This incident was due to an issue in our upstream DNS service on Amazon Web Services. AWS reported the following incident notes on the AWS status page:
11:35 PM PDT We are investigating elevated failures when querying Route 53 Resolver in a single Availability Zone (use1-az4) of the US-EAST-1 Region.
11:58 PM PDT We are seeing recovery, but are still working to confirm root cause at this time.
Apr 2, 12:13 AM PDT Between 9:39 PM and 11:36 PM PDT, customers experienced elevated DNS failures when querying Route 53 Resolver for certain hostnames in a single Availability Zone (use1-az4) in the US-EAST-1 Region.

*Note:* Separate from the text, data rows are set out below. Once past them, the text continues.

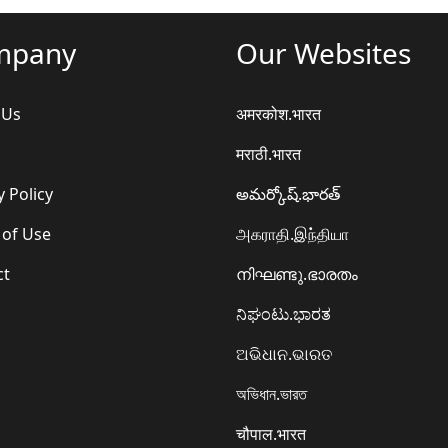
mpany
Our Websites
 Us
अमरकोश.भारत
मराठी.भारत
y Policy
అమర్కోష్.భారత్
 of Use
அகராதி.இந்தியா
ct
നിഘണ്ടു.ഭാരതം
ನಿಘಂಟು.ಭಾರತ
ଅଭିଧାନ.ଭାରତ
অভিধান.ভারত
चौपाल.भारत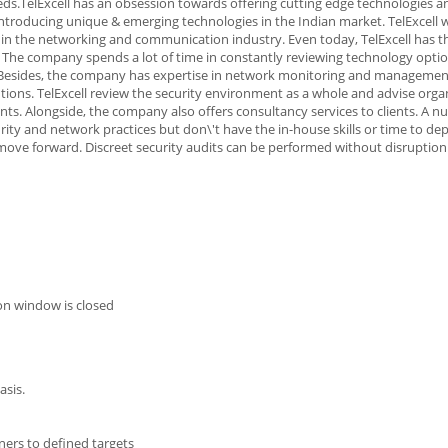
ds.TelExcell has an obsession towards offering cutting edge technologies a
troducing unique & emerging technologies in the Indian market. TelExcell w
s in the networking and communication industry. Even today, TelExcell has t
The company spends a lot of time in constantly reviewing technology opti
s.Besides, the company has expertise in network monitoring and managemen
utions. TelExcell review the security environment as a whole and advise orga
nts. Alongside, the company also offers consultancy services to clients. A n
ty and network practices but don\'t have the in-house skills or time to de
ove forward. Discreet security audits can be performed without disruption
on window is closed
asis.
ers to defined targets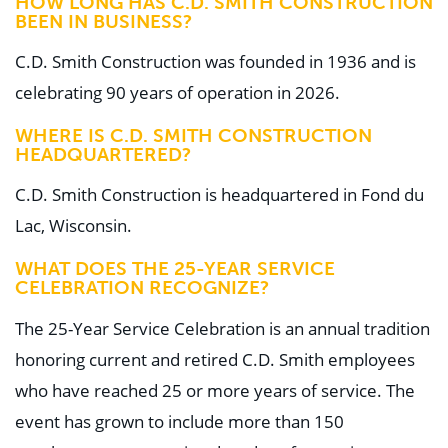
HOW LONG HAS C.D. SMITH CONSTRUCTION
BEEN IN BUSINESS?
C.D. Smith Construction was founded in 1936 and is
celebrating 90 years of operation in 2026.
WHERE IS C.D. SMITH CONSTRUCTION
HEADQUARTERED?
C.D. Smith Construction is headquartered in Fond du
Lac, Wisconsin.
WHAT DOES THE 25-YEAR SERVICE
CELEBRATION RECOGNIZE?
The 25-Year Service Celebration is an annual tradition
honoring current and retired C.D. Smith employees
who have reached 25 or more years of service. The
event has grown to include more than 150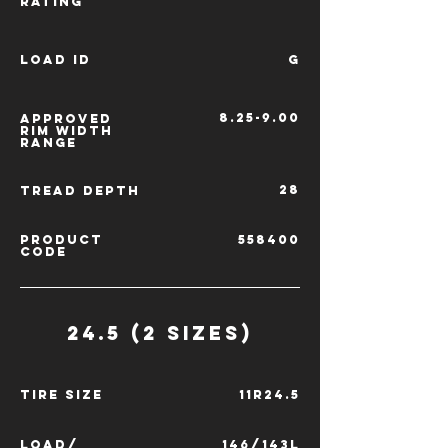
RATING
LOAD ID
G
8.25-9.00
APPROVED
RIM
WIDTH
RANGE
28
TREAD
DEPTH
PRODUCT
558400
CODE
24.5 (2 SIZES)
TIRE SIZE
11R24.5
LOAD/
146/143L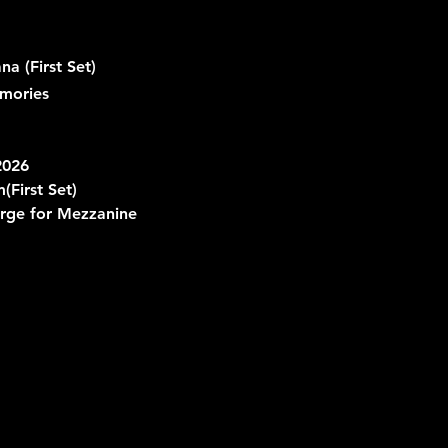
 (First Set)
mories
2026
m
(First Set)
rge for Mezzanine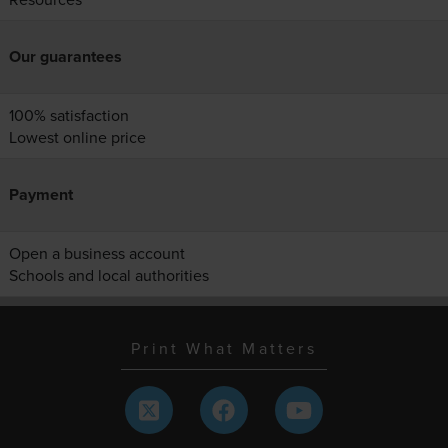
Our guarantees
100% satisfaction
Lowest online price
Payment
Open a business account
Schools and local authorities
Print What Matters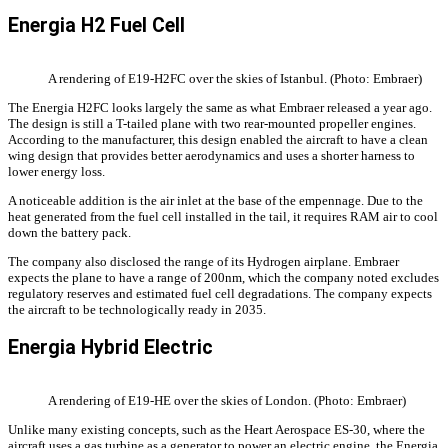
Energia H2 Fuel Cell
A rendering of E19-H2FC over the skies of Istanbul. (Photo: Embraer)
The Energia H2FC looks largely the same as what Embraer released a year ago.
The design is still a T-tailed plane with two rear-mounted propeller engines.
According to the manufacturer, this design enabled the aircraft to have a clean
wing design that provides better aerodynamics and uses a shorter harness to
lower energy loss.
A noticeable addition is the air inlet at the base of the empennage. Due to the
heat generated from the fuel cell installed in the tail, it requires RAM air to cool
down the battery pack.
The company also disclosed the range of its Hydrogen airplane. Embraer
expects the plane to have a range of 200nm, which the company noted excludes
regulatory reserves and estimated fuel cell degradations. The company expects
the aircraft to be technologically ready in 2035.
Energia Hybrid Electric
A rendering of E19-HE over the skies of London. (Photo: Embraer)
Unlike many existing concepts, such as the Heart Aerospace ES-30, where the
aircraft uses a gas turbine as a generator to power an electric engine, the Energia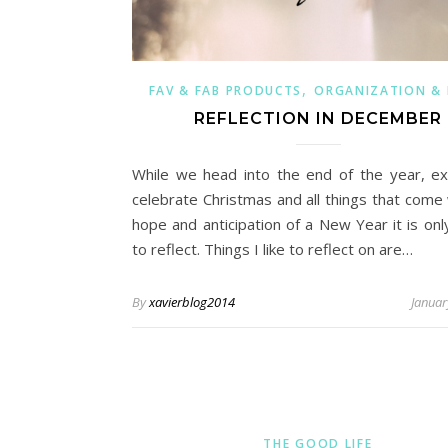
,
FAV & FAB PRODUCTS
ORGANIZATION &
REFLECTION IN DECEMBER
While we head into the end of the year, ex
celebrate Christmas and all things that come 
hope and anticipation of a New Year it is onl
to reflect. Things I like to reflect on are…
By
xavierblog2014
Januar
THE GOOD LIFE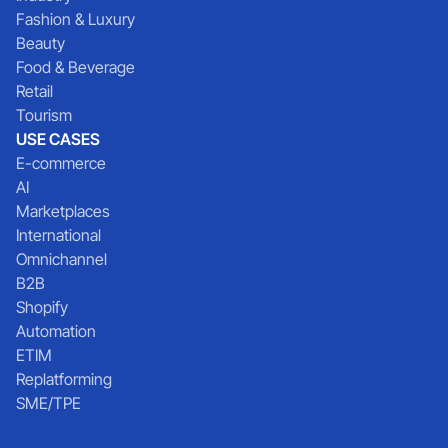
Fashion & Luxury
Beauty
Food & Beverage
Retail
Tourism
USE CASES
E-commerce
AI
Marketplaces
International
Omnichannel
B2B
Shopify
Automation
ETIM
Replatforming
SME/TPE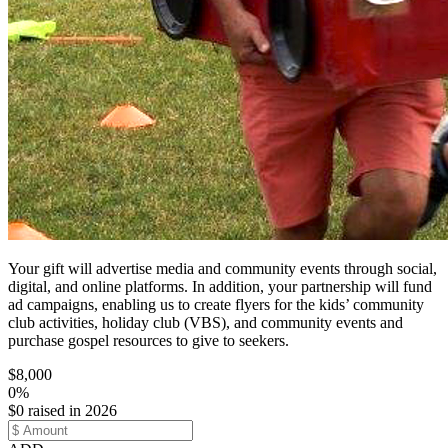
Your gift will advertise media and community events through social,
digital, and online platforms. In addition, your partnership will fund
ad campaigns, enabling us to create flyers for the kids’ community
club activities, holiday club (VBS), and community events and
purchase gospel resources to give to seekers.
$8,000
0%
$0 raised in 2026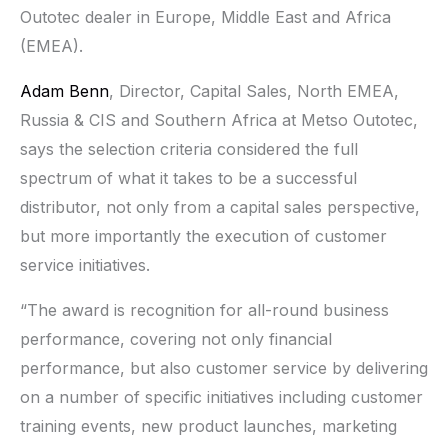
Outotec dealer in Europe, Middle East and Africa
(EMEA).
Adam Benn
, Director, Capital Sales, North EMEA,
Russia & CIS and Southern Africa at Metso Outotec,
says the selection criteria considered the full
spectrum of what it takes to be a successful
distributor, not only from a capital sales perspective,
but more importantly the execution of customer
service initiatives.
“The award is recognition for all-round business
performance, covering not only financial
performance, but also customer service by delivering
on a number of specific initiatives including customer
training events, new product launches, marketing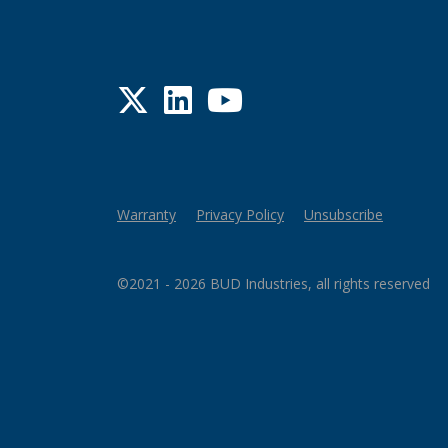
Twitter
LinkedIn
YouTube
Warranty
Privacy Policy
Unsubscribe
©2021 - 2026 BUD Industries, all rights reserved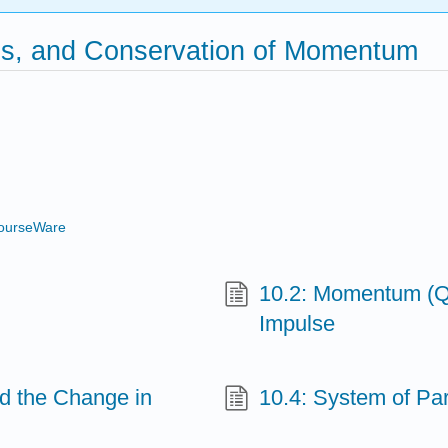
es, and Conservation of Momentum
ourseWare
10.2: Momentum (Qu
Impulse
nd the Change in
10.4: System of Par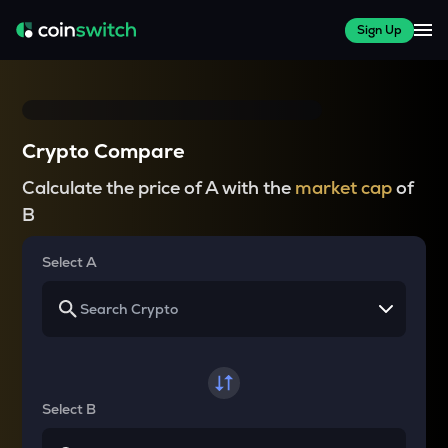
Sign Up
Crypto Compare
Calculate the price of A with the
market cap
of
B
Select A
Select B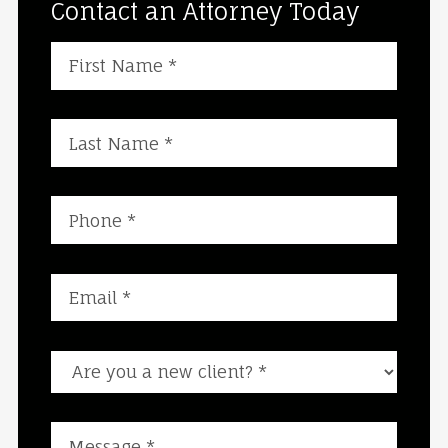
Contact an Attorney Today
Are you a new client?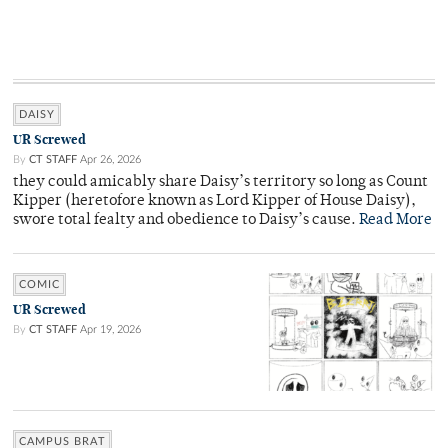
DAISY
UR Screwed
By
CT STAFF
Apr 26, 2026
they could amicably share Daisy’s territory so long as Count
Kipper (heretofore known as Lord Kipper of House Daisy),
swore total fealty and obedience to Daisy’s cause.
Read More
COMIC
UR Screwed
By
CT STAFF
Apr 19, 2026
CAMPUS BRAT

The issue has been resolved and all queries are now being answered normally.
Inbound requests between April 2 4:40 UTC to 06:40 UTC to some of our nodes located in the us-east-1d region were affected, preventing DNS resolution between agents and the Buildkite agent API. This interrupted service to customers running Buildkite agents in
Outbound requests to any addresses resolved by Route 53 to
use-az4 were also affected, delaying some status notifications from being sent.
We apologise for the inconvenience and can confirm that we are already in the process of improving our availability zone coverage such that a lower percentage of requests fail due to these types of upstream issues. We expect to be operating on an additional availability zone in the very near future. We will also investigate options to better relocate affected traffic if one of our operating availability zones is degraded like this in future.